What you should do => All of the data, word for word and free of pictures, is the expected result.

(Saved data entries)
# # #

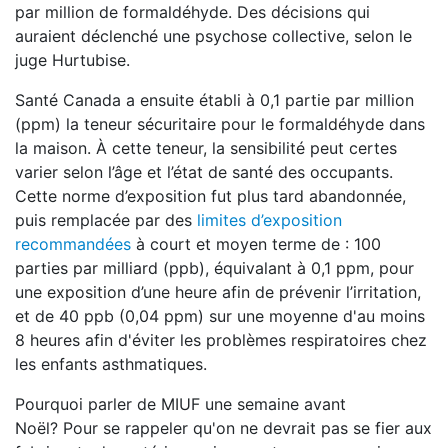
par million de formaldéhyde. Des décisions qui
auraient déclenché une psychose collective, selon le
juge Hurtubise.
Santé Canada a ensuite établi à 0,1 partie par million
(ppm) la teneur sécuritaire pour le formaldéhyde dans
la maison. À cette teneur, la sensibilité peut certes
varier selon l’âge et l’état de santé des occupants.
Cette norme d’exposition fut plus tard abandonnée,
puis remplacée par des
limites d’exposition
recommandées
à court et moyen terme de : 100
parties par milliard (ppb), équivalant à 0,1 ppm, pour
une exposition d’une heure afin de prévenir l’irritation,
et de 40 ppb (0,04 ppm) sur une moyenne d'au moins
8 heures afin d'éviter les problèmes respiratoires chez
les enfants asthmatiques.
Pourquoi parler de MIUF une semaine avant
Noël? Pour se rappeler qu'on ne devrait pas se fier aux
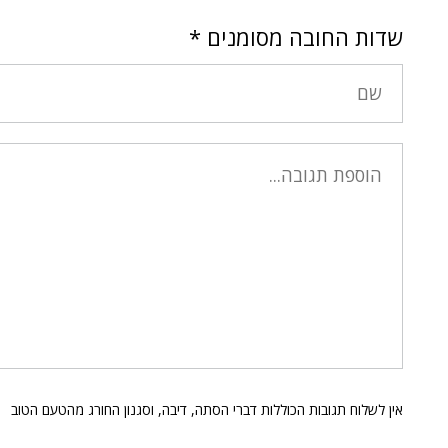
שדות החובה מסומנים
*
אין לשלוח תגובות הכוללות דברי הסתה, דיבה, וסגנון החורג מהטעם הטוב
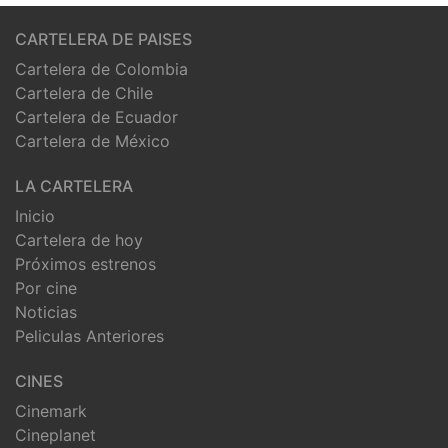
CARTELERA DE PAISES
Cartelera de Colombia
Cartelera de Chile
Cartelera de Ecuador
Cartelera de México
LA CARTELERA
Inicio
Cartelera de hoy
Próximos estrenos
Por cine
Noticias
Peliculas Anteriores
CINES
Cinemark
Cineplanet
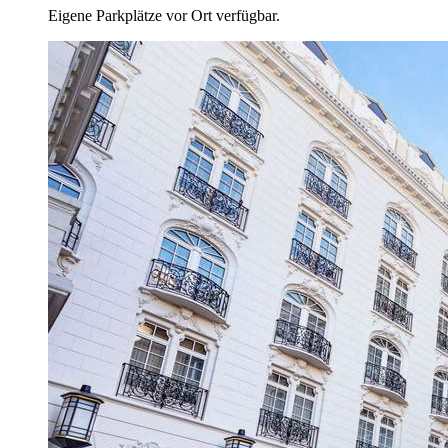
Eigene Parkplätze vor Ort verfügbar.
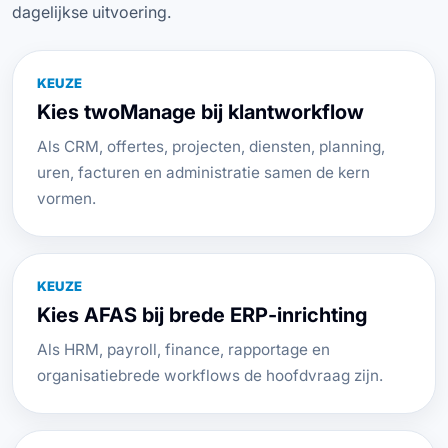
dagelijkse uitvoering.
KEUZE
Kies twoManage bij klantworkflow
Als CRM, offertes, projecten, diensten, planning,
uren, facturen en administratie samen de kern
vormen.
KEUZE
Kies AFAS bij brede ERP-inrichting
Als HRM, payroll, finance, rapportage en
organisatiebrede workflows de hoofdvraag zijn.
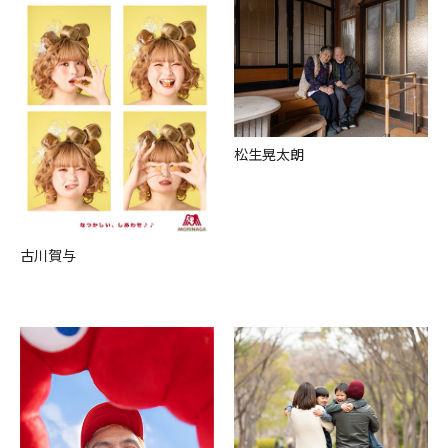
松⽣晃太朗
古川賀与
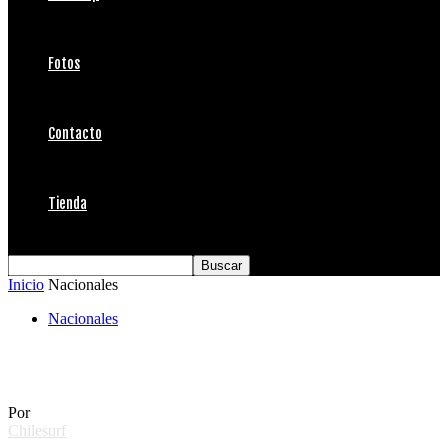
Fotos
Contacto
Tienda
Inicio
Nacionales
Nacionales
Comunicado Los Morros Surf Shop
Por
Chilesurf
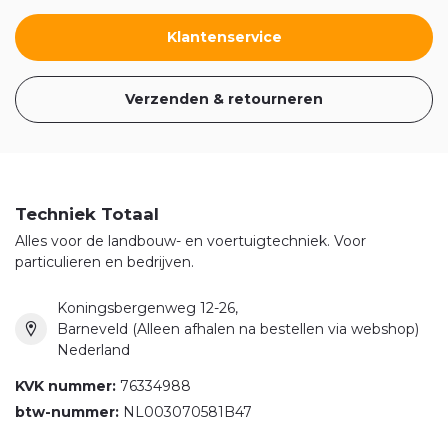
Klantenservice
Verzenden & retourneren
Techniek Totaal
Alles voor de landbouw- en voertuigtechniek. Voor
particulieren en bedrijven.
Koningsbergenweg 12-26,
Barneveld (Alleen afhalen na bestellen via webshop)
Nederland
KVK nummer:
76334988
btw-nummer:
NL003070581B47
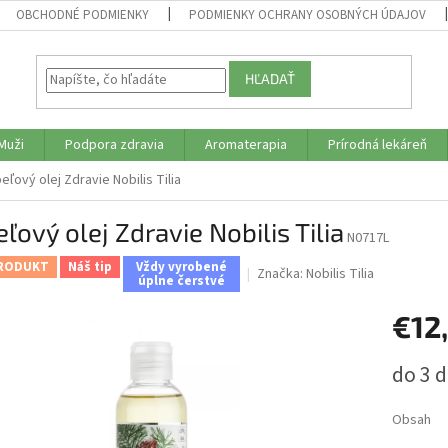
OBCHODNÉ PODMIENKY
PODMIENKY OCHRANY OSOBNÝCH ÚDAJOV
HĽADAŤ
Muži
Podpora zdravia
Aromaterapia
Prírodná lekáreň
eľový olej Zdravie Nobilis Tilia
ľový olej Zdravie Nobilis Tilia
N0717L
RODUKT
Náš tip
Vždy vyrobené
Značka:
Nobilis Tilia
úplne čerstvé
€12
Jednotk
do 3 d
cena:
Obsah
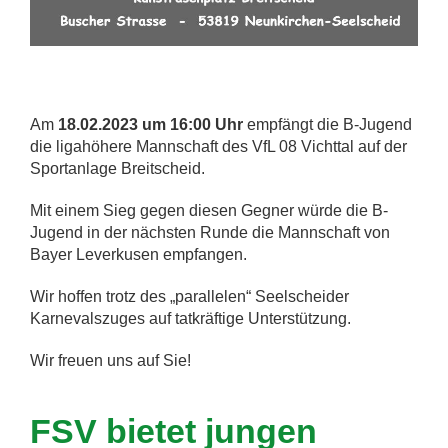
Am
18.02.2023 um 16:00 Uhr
empfängt die B-Jugend
die ligahöhere Mannschaft des VfL 08 Vichttal auf der
Sportanlage Breitscheid.
Mit einem Sieg gegen diesen Gegner würde die B-
Jugend in der nächsten Runde die Mannschaft von
Bayer Leverkusen empfangen.
Wir hoffen trotz des „parallelen“ Seelscheider
Karnevalszuges auf tatkräftige Unterstützung.
Wir freuen uns auf Sie!
FSV bietet jungen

# # #

Response to this exercise =>
par million de formaldéhyde. Des décisions qui
auraient déclenché une psychose collective, selon le
juge Hurtubise.
Santé Canada a ensuite établi à 0,1 partie par million
(ppm) la teneur sécuritaire pour le formaldéhyde dans
la maison. À cette teneur, la sensibilité peut certes
varier selon l’âge et l’état de santé des occupants.
Cette norme d’exposition fut plus tard abandonnée,
puis remplacée par des
limites d’exposition
recommandées
à court et moyen terme de : 100
parties par milliard (ppb), équivalant à 0,1 ppm, pour
une exposition d’une heure afin de prévenir l’irritation,
et de 40 ppb (0,04 ppm) sur une moyenne d'au moins
8 heures afin d'éviter les problèmes respiratoires chez
les enfants asthmatiques.
Pourquoi parler de MIUF une semaine avant
Noël? Pour se rappeler qu'on ne devrait pas se fier aux
שדות החובה מסומנים
*
אין לשלוח תגובות הכוללות דברי הסתה, דיבה, וסגנון החורג מהטעם הטוב
CARTELERA DE PAISES
Cartelera de Colombia
Cartelera de Chile
Cartelera de Ecuador
Cartelera de México
LA CARTELERA
Inicio
Cartelera de hoy
Próximos estrenos
Por cine
Noticias
Peliculas Anteriores
CINES
Cinemark
Cineplanet
Eigene Parkplätze vor Ort verfügbar.
dagelijkse uitvoering.
KEUZE
Kies twoManage bij klantworkflow
Als CRM, offertes, projecten, diensten, planning,
uren, facturen en administratie samen de kern
vormen.
KEUZE
Kies AFAS bij brede ERP-inrichting
Als HRM, payroll, finance, rapportage en
organisatiebrede workflows de hoofdvraag zijn.
松⽣晃太朗
古川賀与
Fotos
Contacto
Tienda
Inicio
Nacionales
Nacionales
Comunicado Los Morros Surf Shop
Por
Chilesurf
Klantenservice
Verzenden & retourneren
Techniek Totaal
Alles voor de landbouw- en voertuigtechniek. Voor
particulieren en bedrijven.
Koningsbergenweg 12-26,
Barneveld (Alleen afhalen na bestellen via webshop)
Nederland
KVK nummer:
76334988
btw-nummer:
NL003070581B47
OBCHODNÉ PODMIENKY
PODMIENKY OCHRANY OSOBNÝCH ÚDAJOV
HĽADAŤ
Muži
Podpora zdravia
Aromaterapia
Prírodná lekáreň
eľový olej Zdravie Nobilis Tilia
ľový olej Zdravie Nobilis Tilia
N0717L
RODUKT
Náš tip
Vždy vyrobené
Značka:
Nobilis Tilia
úplne čerstvé
€12
Jednotk
do 3 d
cena:
Obsah
Am
18.02.2023 um 16:00 Uhr
empfängt die B-Jugend
die ligahöhere Mannschaft des VfL 08 Vichttal auf der
Sportanlage Breitscheid.
Mit einem Sieg gegen diesen Gegner würde die B-
Jugend in der nächsten Runde die Mannschaft von
Bayer Leverkusen empfangen.
Wir hoffen trotz des „parallelen“ Seelscheider
Karnevalszuges auf tatkräftige Unterstützung.
Wir freuen uns auf Sie!
FSV bietet jungen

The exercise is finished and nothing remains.